#Is this good modern C++ (only like 5 files)?

what I've seen in this feels outdated to me, but I'm not an expert on the topic.

The author is competent, there's no doubt about that. I'm just unsure about some choices the author made. For example, there's goto statements in this. There's also a lot of raw pointers.

book's not about learning C++ so I dont see a problem
its intended audience is people who are already pretty good at C++ so you could just change the bits u feel like changing

well, upon first glance, it looks like average LLVM code 🤷‍♂️

it depends on what your goals are

that probably should be split in 2 goals

yeah

LLVM isn't really modern C++

goto is actually not the big problem here

i see pointer arithmetic instead of iterators

you might want to have a look at Tour of C++

weird macrofied case-statements in a switch

just a code smell, a hint it might not be modern at all

the code is very obtuse

yeah, this is definitely not an example of what good modern C++ looks like. whether it'll teach you LLVM, I have no idea

yeah I don't have llvm knowledge either, can't say if it's any good

no you definitely won't

pick up good C++ practices

you won't, LLVM is serviceable C++, but it's not great C++.

something something trying to catch 2 rabbits something somethings

yeah don't ^^

most C++ isn't great

quite honestly, there isn't any I could think of rn.

most code on github is average at best ime

the problem is that any large, established project is generally also an old project.

LLVM was first released in 2003

and it started out in academia

so yeah

Also, another thing is just style. you have your private variables at the top in headers, nobody cares about that, shove it at the bottom of the class.

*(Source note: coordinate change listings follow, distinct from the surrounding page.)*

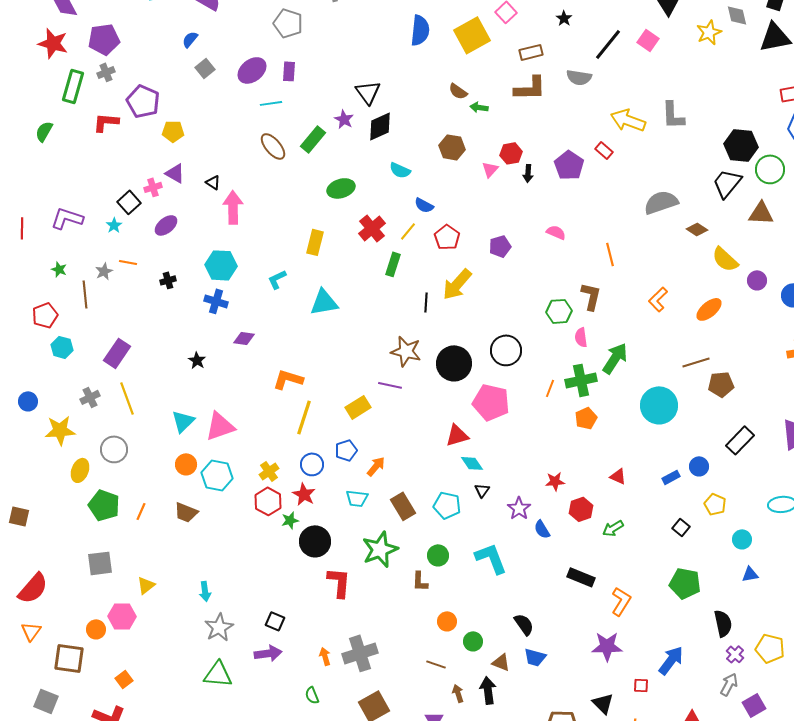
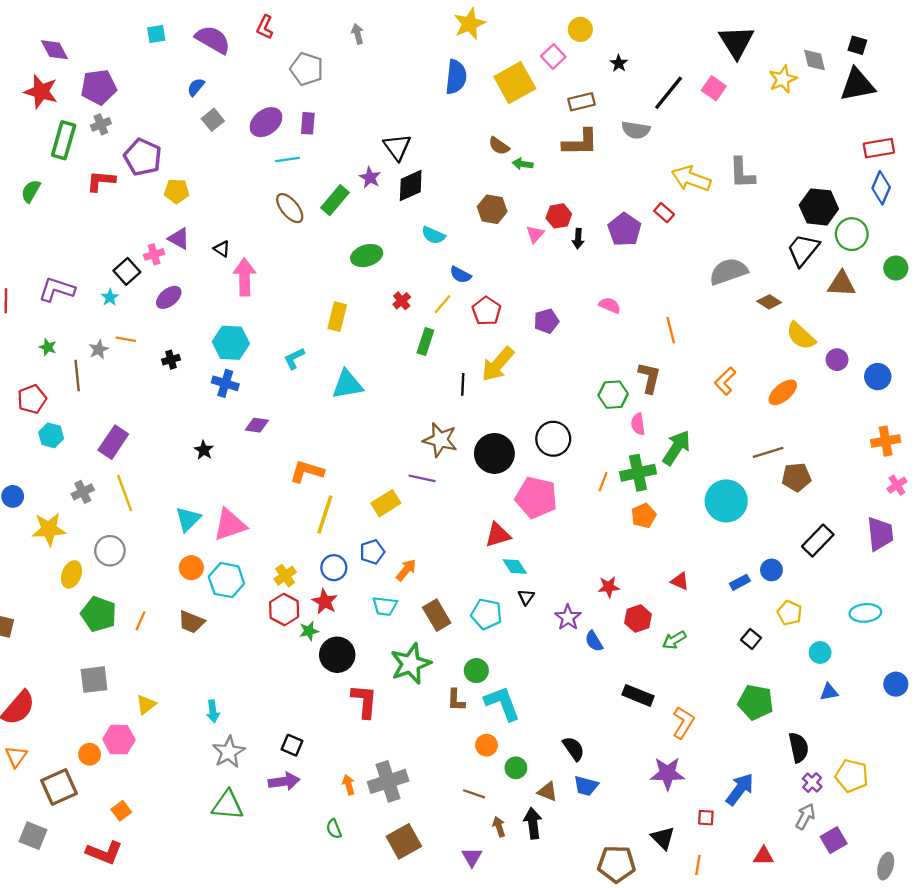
red cross: (372, 228) -> (402, 301), size x0.6
cyan L-shape: (491, 558) -> (502, 703), moved
brown square: (69, 658) -> (59, 787), turned -32

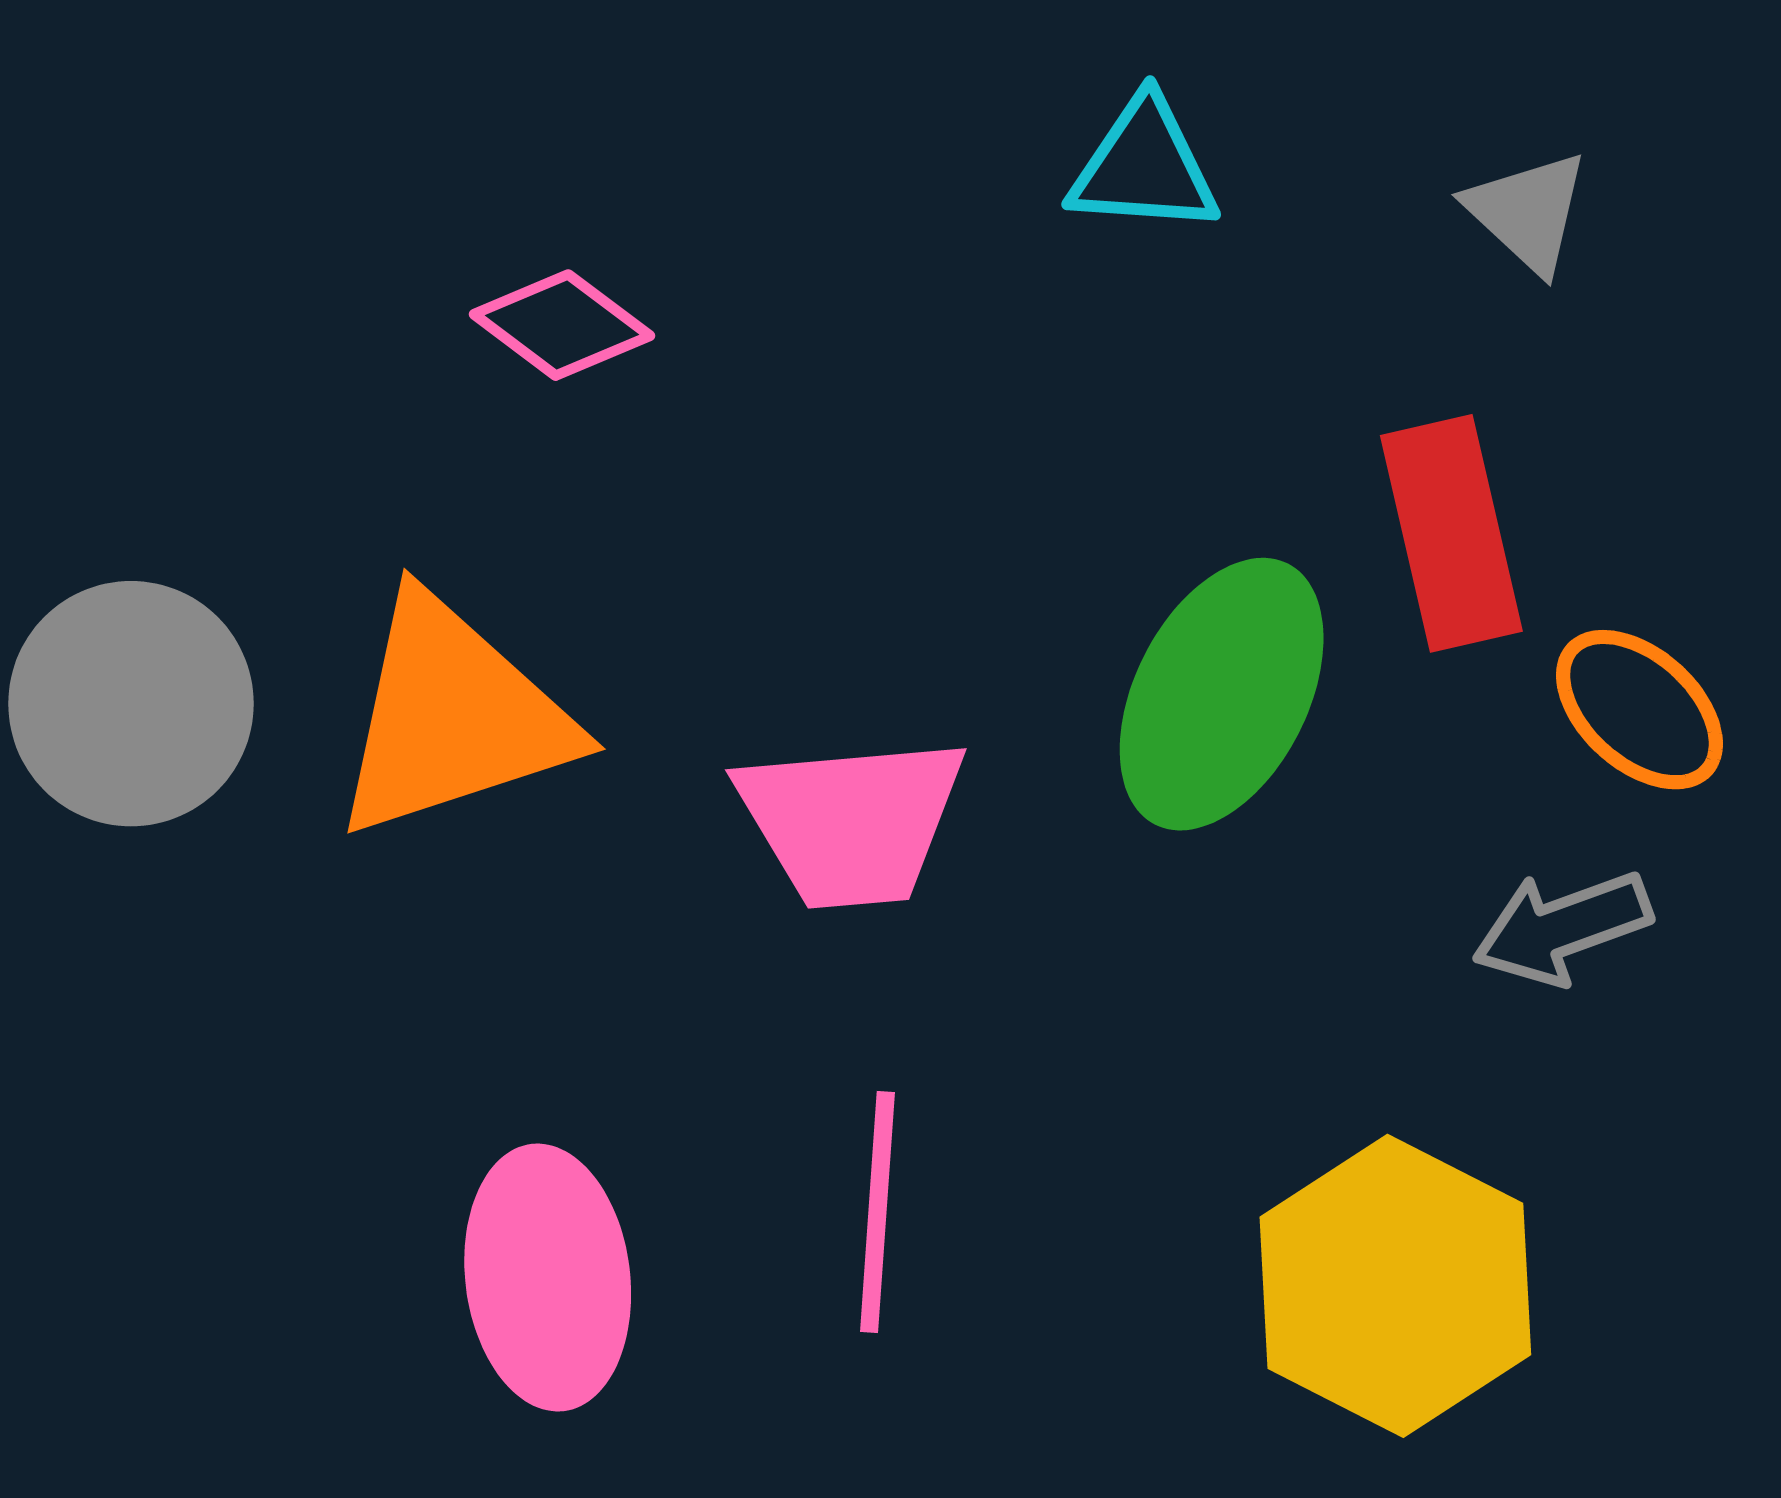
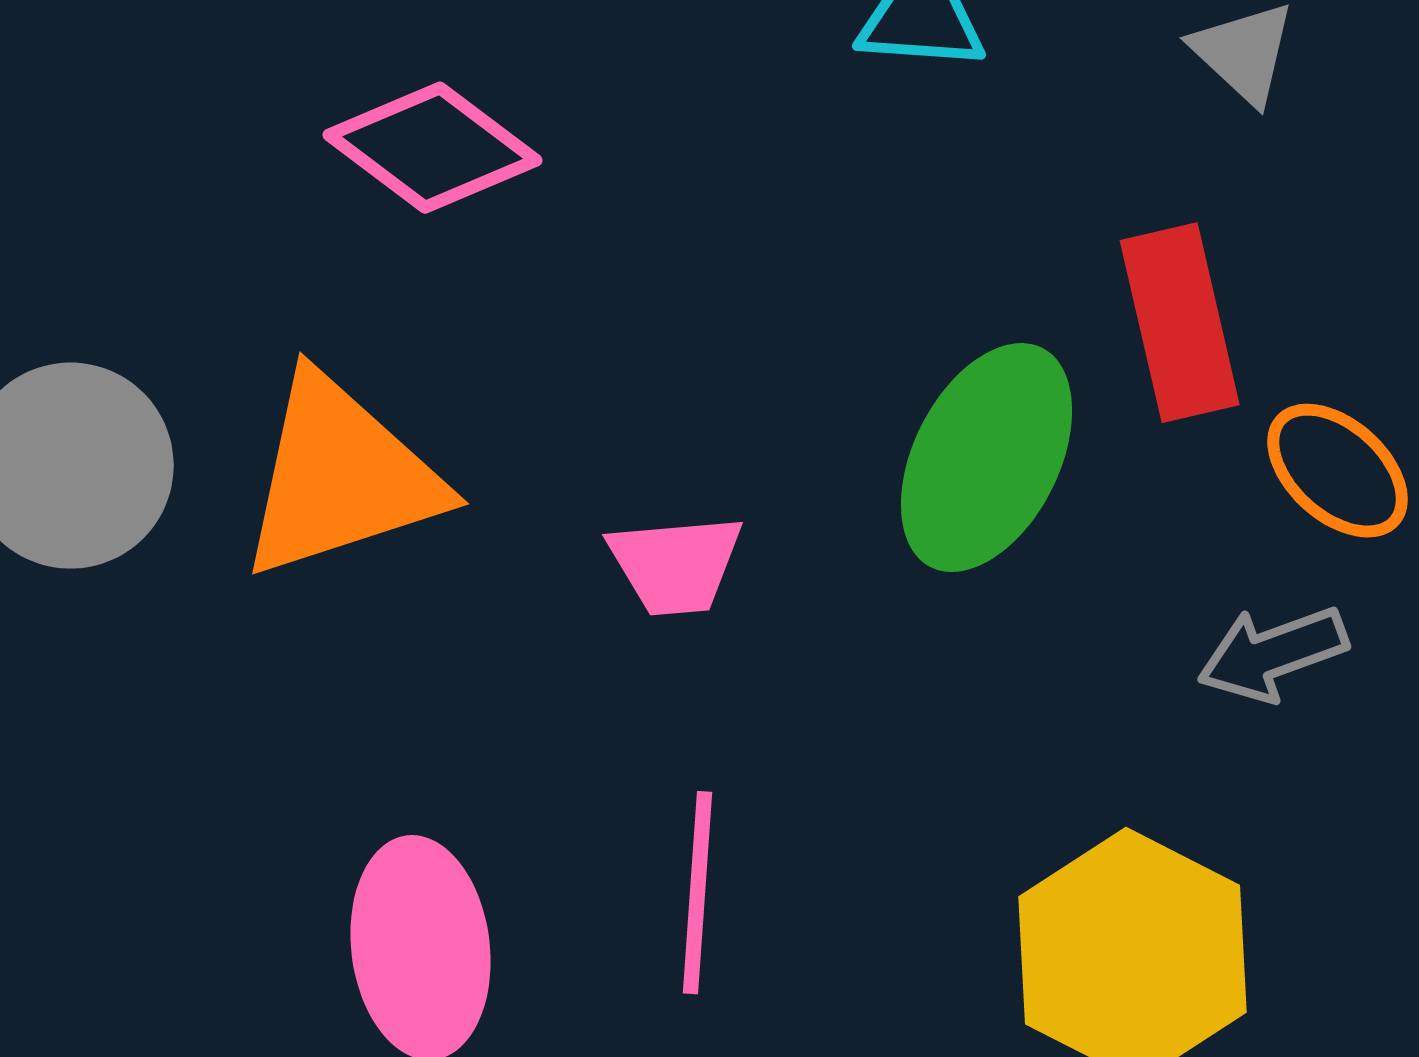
pink diamond: (562, 325) -> (433, 148), size x1.4
pink trapezoid: (851, 822) -> (676, 565), size x0.7

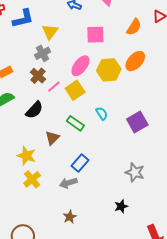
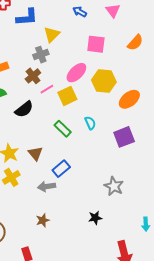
orange ellipse: (135, 61) -> (129, 99), moved
brown triangle: (52, 138) -> (35, 153), moved, turned -35

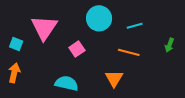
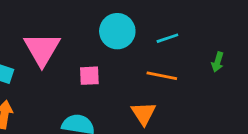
pink square: (77, 49) -> (89, 76), turned 35

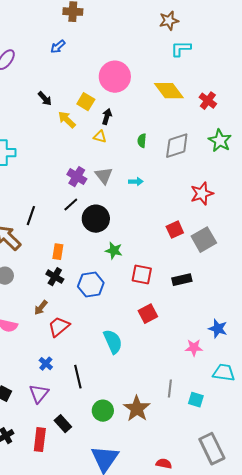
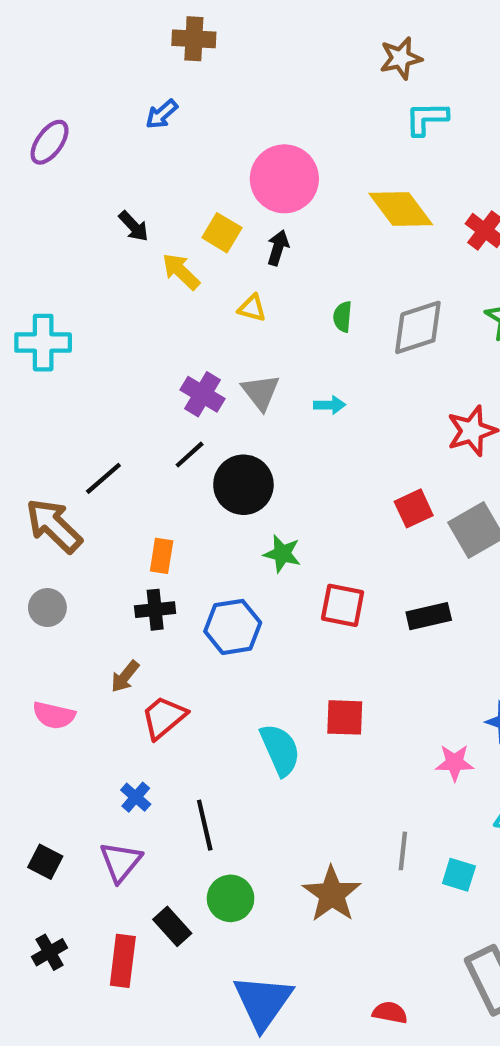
black arrow: (107, 117) -> (278, 248), moved
black line: (31, 216) -> (103, 478), turned 30
black cross: (55, 277) -> (155, 610), turned -36
red square: (148, 314) -> (345, 717), moved, turned 30
green circle: (103, 411) -> (231, 898), moved

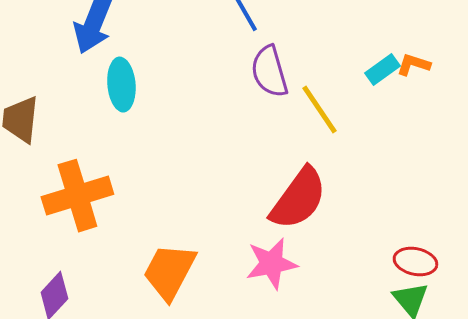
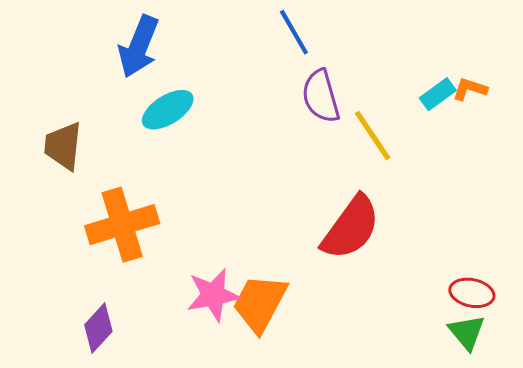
cyan ellipse: (121, 85) -> (168, 110), turned 63
pink star: (271, 264) -> (213, 295), moved
orange trapezoid: (169, 272) -> (260, 303), moved

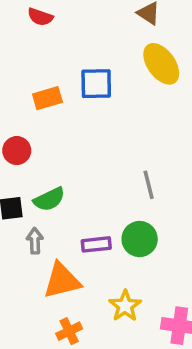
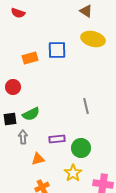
red semicircle: (40, 17) -> (18, 13), moved
yellow ellipse: (161, 64) -> (93, 39), turned -40
green circle: (140, 239) -> (81, 148), moved
orange triangle: (62, 281) -> (38, 159), size x0.6

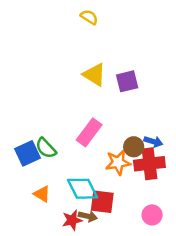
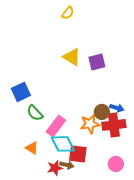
yellow semicircle: (89, 17) -> (68, 13), turned 96
pink rectangle: (89, 132) -> (56, 126), moved
blue square: (28, 153) -> (21, 92), moved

youre using h for header files yet the files are cpp only, use hpp or smth

also dont be afraid to just use newlines to space out seperate ideas in code

LLVM is fine. but you shouldn't take LLVM code as an example of how to do it.

^^

fwiw, I put my private parts at the top too. because I do care about them 😛

like this block of code is confusing to read

namespace {
class ToIRVisitor : public ASTVisitor {
  Module *M;
  IRBuilder<> Builder;
  Type *VoidTy;
  Type *Int32Ty;
  PointerType *PtrTy;
  Constant *Int32Zero;

  Value *V;
  StringMap<Value *> nameMap;

public:
  ToIRVisitor(Module *M) : M(M), Builder(M->getContext()) {
    VoidTy = Type::getVoidTy(M->getContext());
    Int32Ty = Type::getInt32Ty(M->getContext());
    PtrTy = PointerType::getUnqual(M->getContext());
    Int32Zero = ConstantInt::get(Int32Ty, 0, true);
  }

no namespace indendation, massive block of privates, and then what is this ToIRVisitor block? at first glance I have to start reading it like I'm a parser (bad!)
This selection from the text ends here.